In this article, we generated two deeply sequenced Nanopore datasets from new reference samples that are more commonly studied and performed comprehensive analysis to compare microbial community profiling performance with PacBio and Illumina technologies. We first generated 525× coverage data on HM-276D mock community sample from Human Microbiome Project, which is an evenly mixed DNA sample of 20 bacterial strains (each with 5% abundance). We performed de novo assembly analysis with four long-read assemblers at different depth of coverage. Twenty bacterial genomes were assembled with high accuracy and genome completeness. This sample also has been well studied by many groups. As mentioned above, Lee et al. (2014) sequenced this mock community with PacBio to show the improvement of long-read data in metagenome assembly analysis. Jones et al.(2015) compared the influence of different NGS platforms on genomic and functional predictions using HM-276D sample. We downloaded these two datasets and compared the performance with Nanopore data. Our results show that Nanopore improved assembly contiguity compared with PacBio and Illumina across computational approaches.
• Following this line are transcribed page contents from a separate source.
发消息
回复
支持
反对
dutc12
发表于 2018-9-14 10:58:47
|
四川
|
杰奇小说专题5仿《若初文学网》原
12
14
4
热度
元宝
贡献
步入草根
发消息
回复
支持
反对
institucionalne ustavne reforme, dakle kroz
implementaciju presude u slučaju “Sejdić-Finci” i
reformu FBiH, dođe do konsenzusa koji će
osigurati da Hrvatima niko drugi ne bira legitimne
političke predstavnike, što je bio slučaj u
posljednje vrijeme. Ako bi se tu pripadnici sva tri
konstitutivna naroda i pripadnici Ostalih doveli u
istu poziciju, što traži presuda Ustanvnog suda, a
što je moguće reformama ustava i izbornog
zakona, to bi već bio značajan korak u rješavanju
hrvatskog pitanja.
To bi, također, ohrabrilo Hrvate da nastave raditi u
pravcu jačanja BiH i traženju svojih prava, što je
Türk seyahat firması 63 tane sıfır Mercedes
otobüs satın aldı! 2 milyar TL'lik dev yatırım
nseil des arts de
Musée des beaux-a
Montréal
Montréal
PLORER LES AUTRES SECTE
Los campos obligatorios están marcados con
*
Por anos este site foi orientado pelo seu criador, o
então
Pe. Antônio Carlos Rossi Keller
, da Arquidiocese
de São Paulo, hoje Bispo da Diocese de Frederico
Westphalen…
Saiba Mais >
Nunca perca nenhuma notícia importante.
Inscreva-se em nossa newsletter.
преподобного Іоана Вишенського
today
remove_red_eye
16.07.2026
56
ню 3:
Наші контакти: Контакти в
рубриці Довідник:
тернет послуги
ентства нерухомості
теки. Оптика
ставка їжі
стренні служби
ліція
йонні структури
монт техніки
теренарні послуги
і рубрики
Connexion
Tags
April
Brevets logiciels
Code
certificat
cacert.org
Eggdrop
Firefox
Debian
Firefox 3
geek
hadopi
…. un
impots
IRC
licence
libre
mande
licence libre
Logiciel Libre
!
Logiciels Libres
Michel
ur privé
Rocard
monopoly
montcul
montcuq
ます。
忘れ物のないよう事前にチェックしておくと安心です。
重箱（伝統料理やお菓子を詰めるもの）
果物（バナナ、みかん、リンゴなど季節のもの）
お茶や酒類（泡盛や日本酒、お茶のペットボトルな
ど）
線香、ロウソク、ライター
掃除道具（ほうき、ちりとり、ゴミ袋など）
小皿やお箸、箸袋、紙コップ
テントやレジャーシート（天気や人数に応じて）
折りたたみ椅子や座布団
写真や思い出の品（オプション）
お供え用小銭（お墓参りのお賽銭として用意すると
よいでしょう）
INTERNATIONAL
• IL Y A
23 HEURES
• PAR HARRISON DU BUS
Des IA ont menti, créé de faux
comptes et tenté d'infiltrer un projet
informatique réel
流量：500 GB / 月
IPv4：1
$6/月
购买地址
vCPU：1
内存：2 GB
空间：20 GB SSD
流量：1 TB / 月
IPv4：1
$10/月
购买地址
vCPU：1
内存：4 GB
Next, we sequenced HM-277D Mock Community sample with 1,068× coverage. HM-277D is unevenly mixed DNA sample of 20 bacterial strains. Kuleshove et al. (2016) sequenced this sample with Illumina TruSeq synthetic long-read technique and showed the improvement in bacterial species identification, genome reconstruction compared with short sequences. Also, Leggett et al., 2020 demonstrated Nanopore metagenomics sequence can be reliably classified using this community. In addition to metagenome assembly, we evaluated taxonomy binning and profiling performance across technologies (Nanopore and PacBio) and samples (HM-276D and HM-277D). High identification and classification accuracy were achieved above the species level. Overall, we demonstrate the technical feasibility to characterize complete microbial genomes and populations from error-prone Nanopore sequencing without any DNA amplification. We also discuss the limitations of current bioinformatics tools, when dealing with error-prone long-read metagenomics sequencing data. All our data are made publicly available, to benefit computational tool development on long-read-based microbial genome assembly for metagenomics studies.
Results
Sequence Data Quality
HM-276D DNA sample includes 20 evenly mixed bacterial strains with reference genome size 70 Mb in total with 39 chromosomes. A total of 11,610,183 reads with 35,578,375,166 bases (525× coverage depth) were generated on the Nanopore GridION platform, with a median length of 1,374 bp. The N50 length is 6,828 bp, and median read quality is 9.39 in Phred scale. By using minimap2, 95% of reads were successfully aligned to reference genomes of 20 bacterial strains with 13.1% error rate (Table 1). As shown in Figure 1A, read coverage across 20 bacterial strains has good agreement with known abundances. Read depth is relatively homogeneous across bacterial strains with 521.9X (sd = 524.7X) in average. Sequencing depth of each strain is at least 150 reads and only 0.03% region is covered by less than 3 reads.
Table 1.
Mapping Statistics | HM-276D | HM-277D |
---|---|---|
# of reads | 8,086,684 | 18,254,839 |
# of mapped reads | 7,640,934 | 18,110,317 |
Reads unmapped | 445,750 | 144,522 |
Reads MQ0 | 60,972 | 103,601 |
Non-primary alignments | 287,369 | 732,671 |
Total length | 33,563,573,383 | 72,312,638,112 |
Bases mapped | 32,143,689,158 | 72,216,146,980 |
Bases mapped (cigar) | 31,156,025,998 | 70,073,211,829 |
Mismatches | 4,104,593,752 | 6,925,222,080 |
Average length | 4,150 | 3,961 |
Maximum length | 472,762 | 214,792 |
Average Phred quality per base | 13 | 17 |
Sequenced data were mapped against reference genomes of 20 known bacterial strains. Sequences indicate the number of QC passed reads. Number of mapped and unmapped reads were summarized. MQ0 represents number of mapped reads with MQ = 0. Clipping was ignored when calculating total length, bases mapped. Bases mapped (cigar) provides a more accurate number of mapped bases. Number of mismatches were obtained from NM field of BAM file.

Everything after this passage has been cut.